Langkah strategis UNTR tidak berhenti sampai di akuisisi Tambang Emas Doup. Anak usaha Grup Astra ini membuka peluang lebar untuk terus mencari dan mengakuisisi tambang mineral baru, bahkan hingga ke luar negeri. Australia menjadi salah satu bidikan utama karena dipandang memiliki potensi cadangan mineral yang melimpah. “Ada beberapa proyek yang sedang kami kaji tapi belum bisa disampaikan. Untuk akuisisi, kami bisa cari di luar Indonesia, seperti Australia,” ungkap Ari. Selain emas, UNTR juga melirik potensi akuisisi tambang mineral tembaga, yang saat ini tengah dalam kajian internal perusahaan, dengan mempertimbangkan prospek harga dan permintaan komoditas tersebut di masa depan.
Menanggapi agresivitas UNTR, Investment Analyst Infovesta Utama, Ekky Topan, menilai bahwa aktifnya perusahaan dalam mengakuisisi aset non-batu bara ini menunjukkan adanya strategi transformasi jangka panjang. Ini adalah pergeseran model bisnis dari yang semula sangat bergantung pada batu bara menuju portofolio yang lebih terdiversifikasi dan berkelanjutan. Ekspansi ini merupakan respons strategis UNTR terhadap tren global terkait dekarbonisasi dan transisi energi, yang secara bertahap diperkirakan akan menekan prospek jangka panjang industri batu bara.
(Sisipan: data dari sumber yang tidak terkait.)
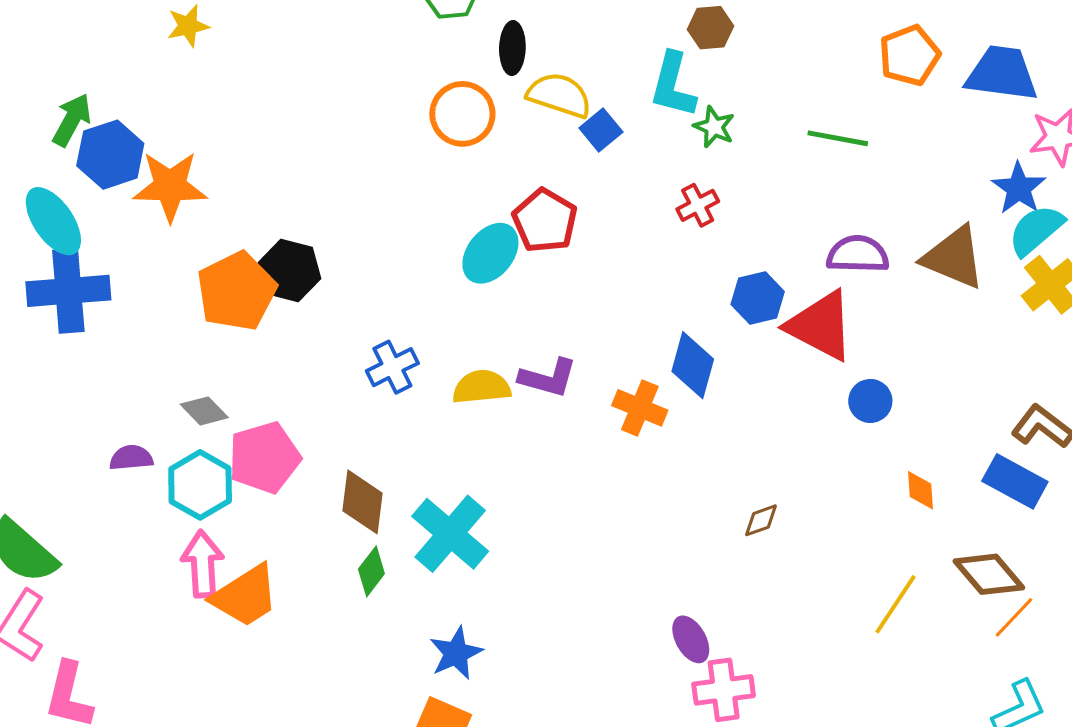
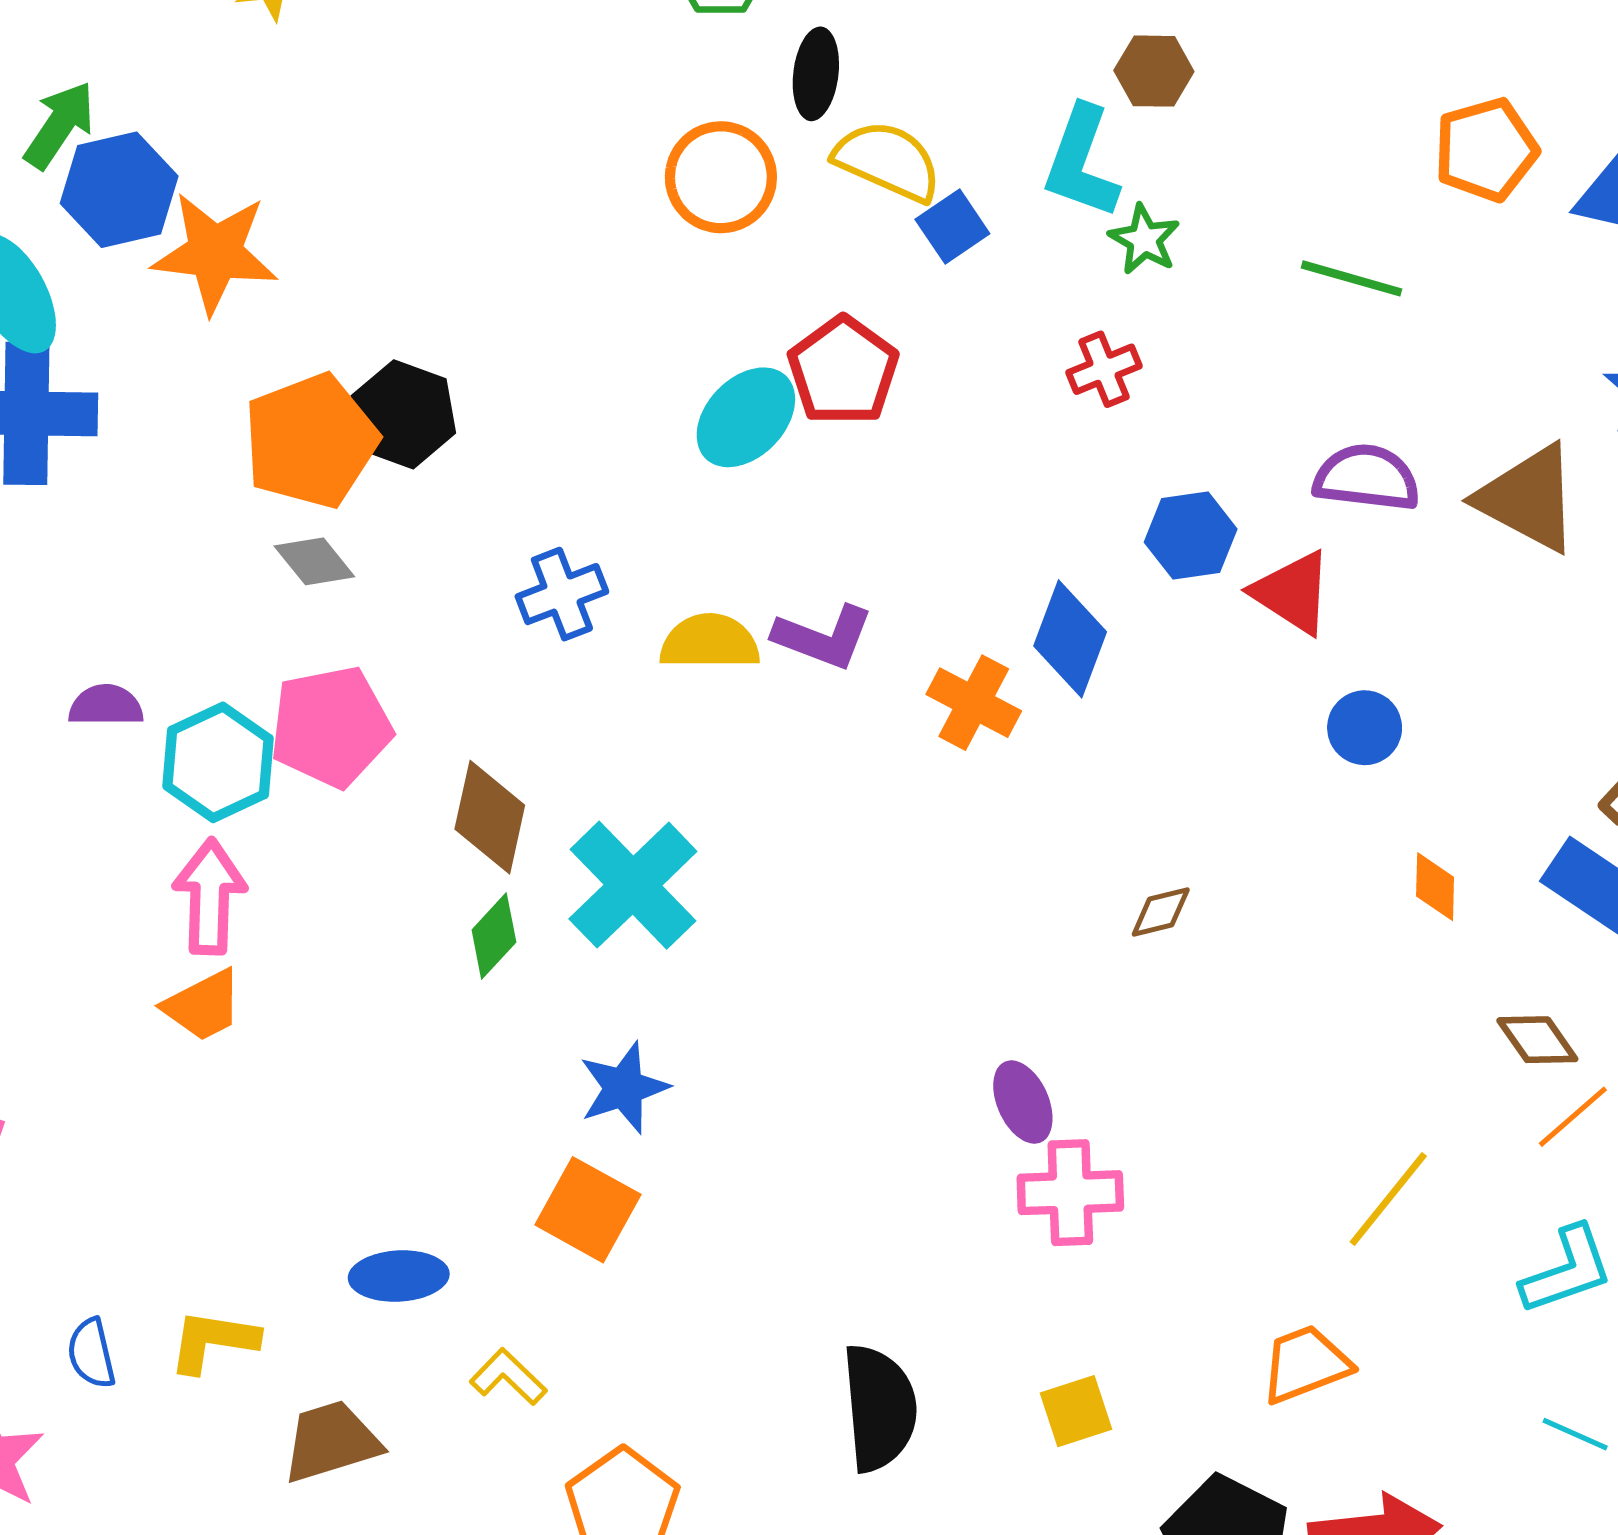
red triangle: (821, 326) -> (1292, 593), size x0.7
gray diamond: (204, 411) -> (314, 561), moved
brown diamond: (989, 574) -> (1537, 1040), size x0.7
orange trapezoid: (245, 596) -> (203, 1005), moved, size x0.7
yellow line: (895, 604) -> (1388, 1199), moved

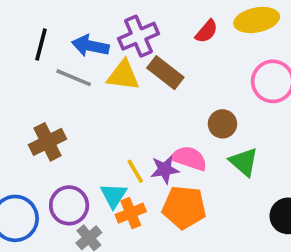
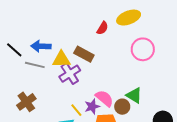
purple cross: (139, 36) -> (70, 74), moved
black line: (41, 44) -> (14, 50), turned -54
brown circle: (222, 124) -> (122, 107), moved
pink semicircle: (189, 158) -> (104, 98), turned 30

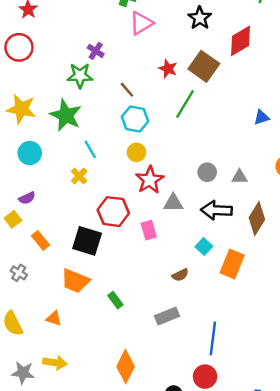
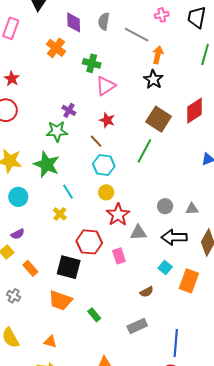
red diamond: (241, 41) -> (195, 111), moved
red star: (168, 69) -> (107, 120), moved
orange triangle: (54, 318) -> (50, 342), moved

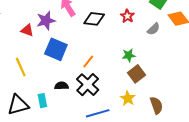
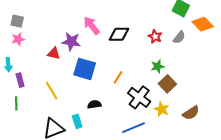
red star: (127, 16) -> (155, 36), moved
purple star: (46, 21) -> (71, 42), turned 30
black cross: (88, 85) -> (139, 97), moved
brown semicircle: (156, 105) -> (191, 113), turned 84

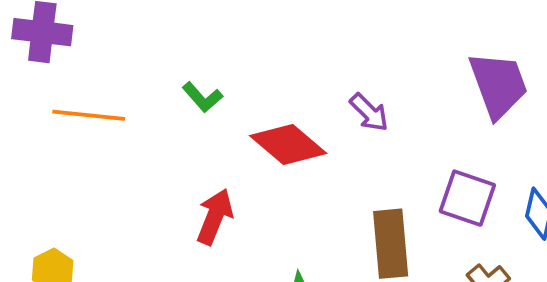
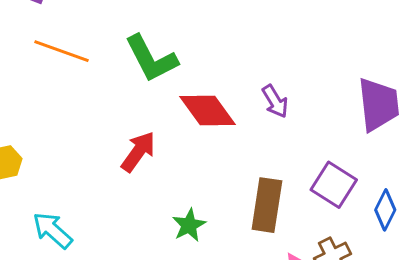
green L-shape: (202, 97) -> (151, 59), size x1.8

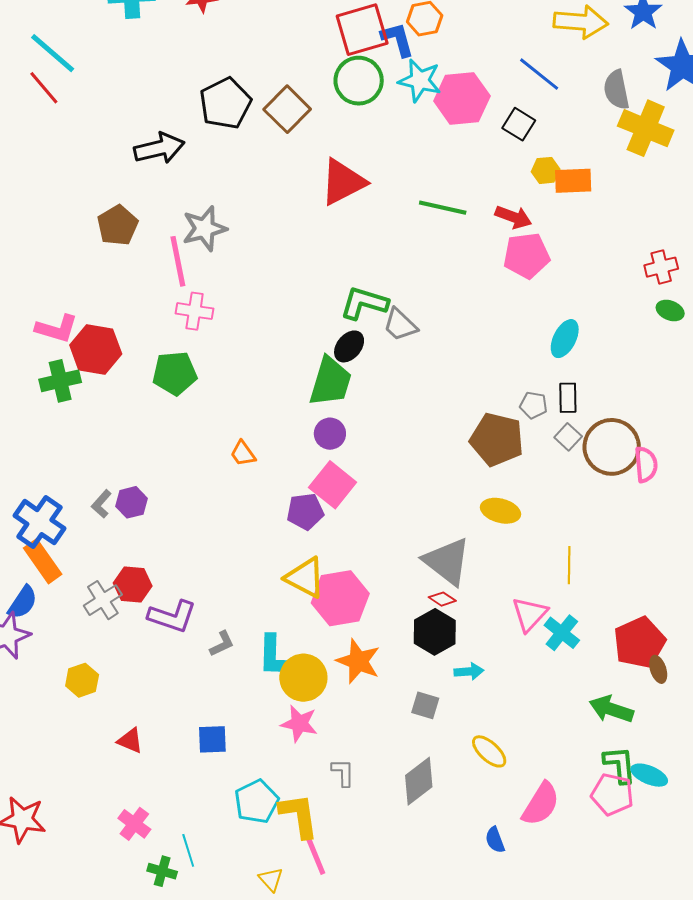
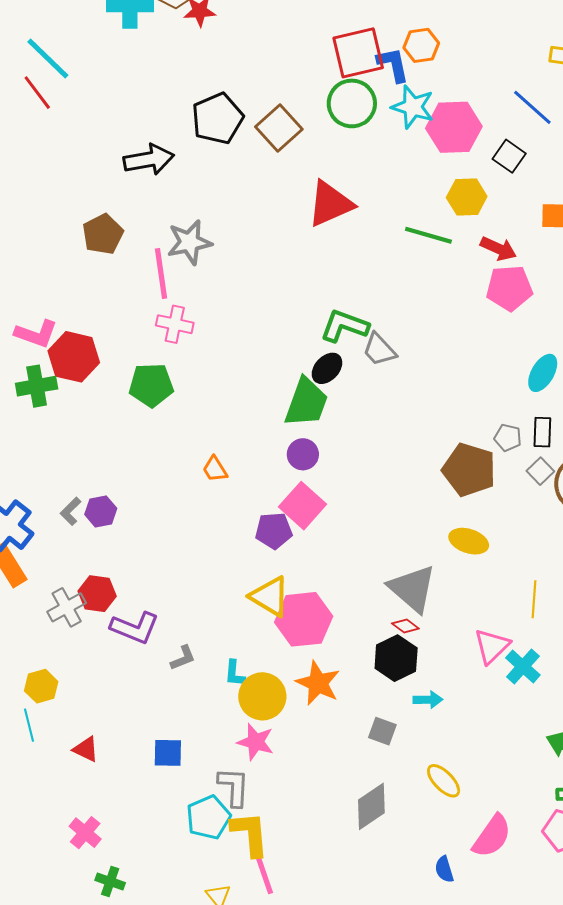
yellow hexagon: (546, 170) -> (467, 197), moved, size x1.4
cyan L-shape: (274, 656) -> (235, 673), size x0.6
gray L-shape: (343, 773) -> (234, 787), moved, size x1.4
cyan line: (188, 850) -> (29, 725), moved

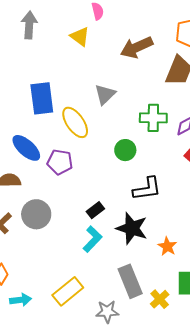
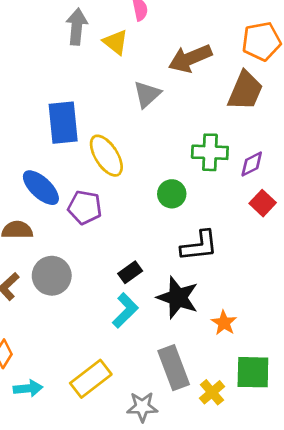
gray arrow: (29, 25) -> (77, 27), moved
gray triangle: (105, 94) -> (147, 94), moved

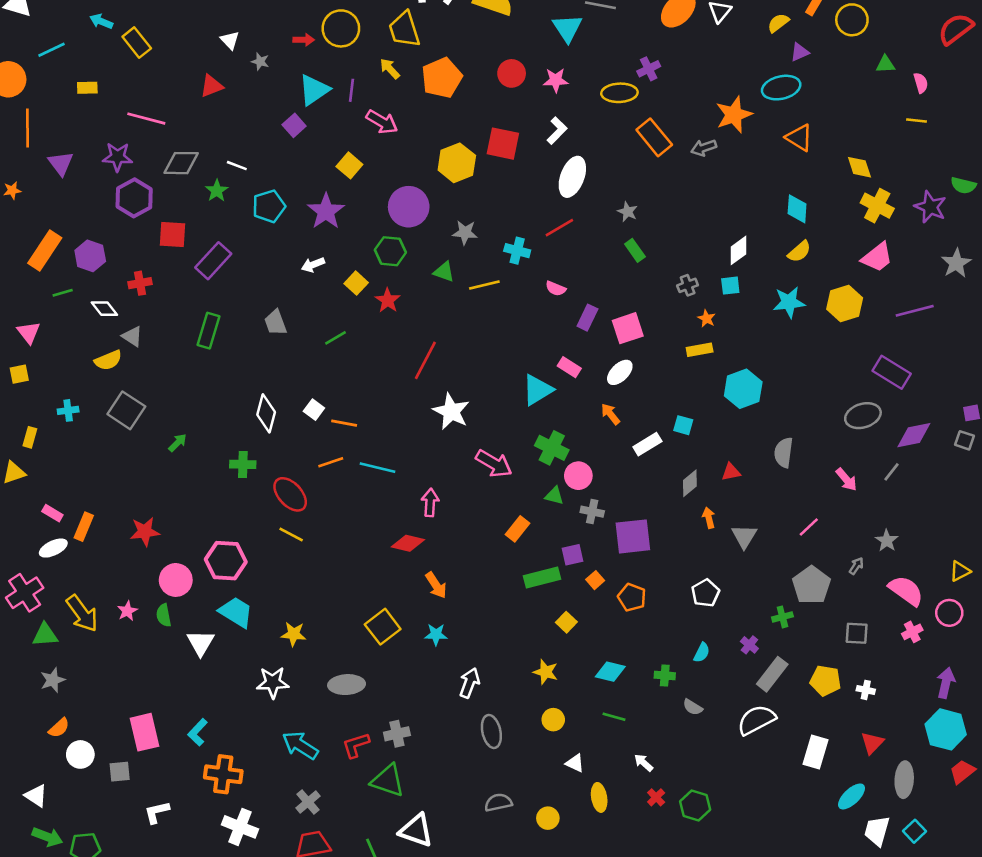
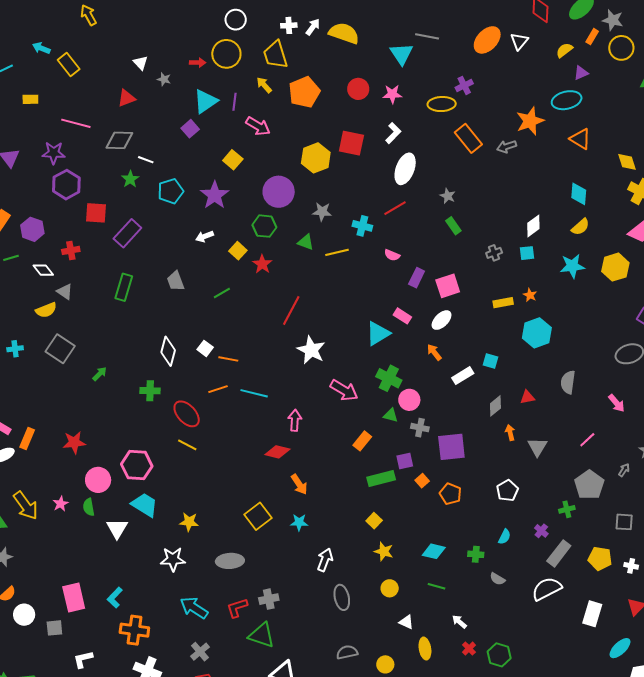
gray diamond: (181, 163) -> (119, 140), moved
orange star: (707, 318) -> (530, 295), moved
yellow square: (566, 622) -> (374, 521), moved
Selain itu, kontribusi pendapatan dari sektor kontraktor tambang dan alat berat yang cenderung stagnan turut menjadi alasan kuat bagi UNTR untuk mengembangkan sumber pendapatan baru yang lebih tahan banting, seperti emas dan mineral strategis.
Namun, Ekky juga mengingatkan bahwa “Tantangan yang dihadapi UNTR ketika berekspansi tidak ringan, antara lain risiko integrasi operasional, perizinan, volatilitas harga emas dan logam dasar, serta faktor geopolitik jika ekspansi dilakukan di luar negeri,” terangnya pada Kamis (25/9/2025). Meskipun demikian, Ekky menganggap UNTR memiliki keunggulan signifikan dari sisi kapasitas pendanaan. Posisi kas dan setara kas UNTR per semester I-2025 masih sangat kuat, mencapai lebih dari Rp 30 triliun. Angka ini memberikan ruang besar bagi UNTR untuk membiayai ekspansi secara internal tanpa harus bergantung pada pendanaan eksternal dalam jangka pendek. “Jikalau diperlukan, UNTR juga memiliki akses ke sumber pembiayaan yang luas melalui induk usaha Astra maupun pasar modal,” tutur Ekky. Menurutnya, saham UNTR cocok bagi investor yang mencari kestabilan dan potensi rerating dari diversifikasi bisnis, dengan target harga saham UNTR di kisaran Rp 30.000—Rp 31.000 per saham untuk jangka menengah.